ÇAYBELLA
Çalı süpürgesi, saç tokası, semer ipi bir tarafa, enflasyonun derecesini ölçmek için kullanılan en önemli ölçek simit ve çaydır.
Doğru bir yöntemdir de. İçinizde evine tank ve palet alan var mı?
Ben şahsen bu yaşıma rağmen hiç almadım ve de ihtiyaç duymadım.
Ben şahsen, simit saraylarının devlet tarafından kurtarılmasını çok olumlu buluyorum! ‘Efendim arkasında çok önemli bir şahıs varmış’ iddiaları da umurumda değil.
Devlet tankı, paleti her yerden alır ama git, elin Avrupalısına “10 ton gevrek istiyorum, 5 ton fakir tavuğu istiyorum” de, mal mal yüzüne bakar.

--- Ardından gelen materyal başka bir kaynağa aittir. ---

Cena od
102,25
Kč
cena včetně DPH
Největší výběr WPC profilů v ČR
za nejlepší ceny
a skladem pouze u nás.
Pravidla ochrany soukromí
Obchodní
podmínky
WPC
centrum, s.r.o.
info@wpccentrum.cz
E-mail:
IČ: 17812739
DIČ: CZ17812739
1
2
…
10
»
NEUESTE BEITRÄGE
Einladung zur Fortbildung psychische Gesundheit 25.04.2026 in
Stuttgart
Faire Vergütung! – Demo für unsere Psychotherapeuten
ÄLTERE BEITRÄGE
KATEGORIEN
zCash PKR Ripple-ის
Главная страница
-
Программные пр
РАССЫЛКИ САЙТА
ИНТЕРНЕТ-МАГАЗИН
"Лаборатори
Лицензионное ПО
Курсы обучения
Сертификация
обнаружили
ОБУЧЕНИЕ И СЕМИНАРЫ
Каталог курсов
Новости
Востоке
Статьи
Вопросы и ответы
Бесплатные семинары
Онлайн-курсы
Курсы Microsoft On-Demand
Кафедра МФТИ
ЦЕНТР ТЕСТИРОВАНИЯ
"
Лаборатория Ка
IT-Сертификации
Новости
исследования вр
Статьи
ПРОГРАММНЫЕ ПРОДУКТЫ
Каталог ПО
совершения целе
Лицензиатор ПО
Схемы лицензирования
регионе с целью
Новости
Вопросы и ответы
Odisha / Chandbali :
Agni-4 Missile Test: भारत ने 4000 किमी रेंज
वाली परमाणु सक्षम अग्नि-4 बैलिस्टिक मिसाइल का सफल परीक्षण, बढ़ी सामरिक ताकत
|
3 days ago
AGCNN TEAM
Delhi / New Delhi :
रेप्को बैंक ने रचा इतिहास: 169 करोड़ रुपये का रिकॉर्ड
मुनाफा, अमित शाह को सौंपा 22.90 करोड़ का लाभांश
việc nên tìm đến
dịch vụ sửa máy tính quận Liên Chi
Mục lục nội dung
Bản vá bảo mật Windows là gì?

Çay ve simit önemli, Özal, Demirel, Ecevit, Erbakan, Çiiller, Yılmaz, Erdoğan gibi nice liderlerin enflasyon hesabını yapmakta yol haritası ve rehberi olmuştur.
Yine Kanal İstanbul projesiyle ilgili bu ‘Sol’ kafaların sesi her zamanki gibi ‘İstemezük’ diye yükselmeye başladı.
Neymiş efendim, ekolojik dengeymiş, bu ‘EKO’ geleli ekolojik denge dillerinden düşmez oldu. Kendimi sağcı ya da solcu olarak tanımlamadığım için çok farklı ve objektif bir pencereden bakabiliyorum.
Kızmayın, 3’üncü havalimanına karşı çıkmadınız mı?
Şehir hastanelerine, otoyollara, tüp geçitlere, piyangonun tüpçüye verilmesine (Mahallede kim kaldı, sütçü, tüpçü ve sucu dışında) Elektrik idaresinin Cengo’ya verilmesine de itiraz etmediniz mi?
Tamam siyasileri eleştirin ama bu Cengo’yu eleştirenlerin aklından şüphe ederim, verdiği sözü tutmadı mı?
Üçüncü köprüye karşı çıktınız, neymiş, geçenden de geçmeyenden de para alıyor muş, ne yani bedavaya mı geçirecekti!
Yap işlet ve devret üçlüsündeki ‘Devleti’ yıllarca siz sarmadınız mı başımıza?
Devlet don, pantolon, sığır üretti de ne oldu?
Onlarca sigara fabrikamız var dı ve on binlerce kişi orada çalışıyor gibi görünüyordu. “Sattırmayız, kapattırmayız” diye ortalığı yıktınız.
O cehennem sıcağının altında tütün toplayan garibanları hiç düşündünüz mü?
Yine o devasa makinelerin gürültüleri altında üç kuruşa ter döken işçileri?
Şimdi var mı böyle bir zulüm?
Yok. Size kalsak, olacaktı.
Hele şu kağıt fabrikaları, Allah aşkına koskoca bir devlet kağıt kürek işiyle uğraşır mı?
Ellerini seveyim, ne güzel kapattılar, şimdi basıyorsun parayı alıyorsun.
Kızmayın ama devletin kağıt fabrikası varken kitapları öğrencilere parayla satmıyor muydu? Ya şimdi!
Yine aynı sesler Kanal İstanbul için yükselmeye başladı.
İstemezlermiş, Katarlılara peşkeş çekiliyormuş ta, referandum isterlermiş.
Siz devleti yönetenleri nasıl görüyorsunuz ki, anlamıyorum.
Bunca tecrübeden sonra hala referandum istemek olsa olsa saflıktan öteye bir şey değil mi? Geçmişten hiç ders almadınız mı?
İki örnek vereyim, Başkanlık sistemi için referandum yapıldı, şimdi memnun musunuz?
İktidar bile değil.
HSYK’nın yapısını değiştiren ve darbeye kadar uzanan yol referandumla açılmadı mı?
Bu millet o referandumlardan çok acı çekti çok.
Bırakın artık bu işleri, Suriyelilerin tamamına, hatta saat satan Kenyalılara, Afganlılara herkese, vatandaşlık verilsin!
İsteyenin bir yüzü kara vermeyen zenci.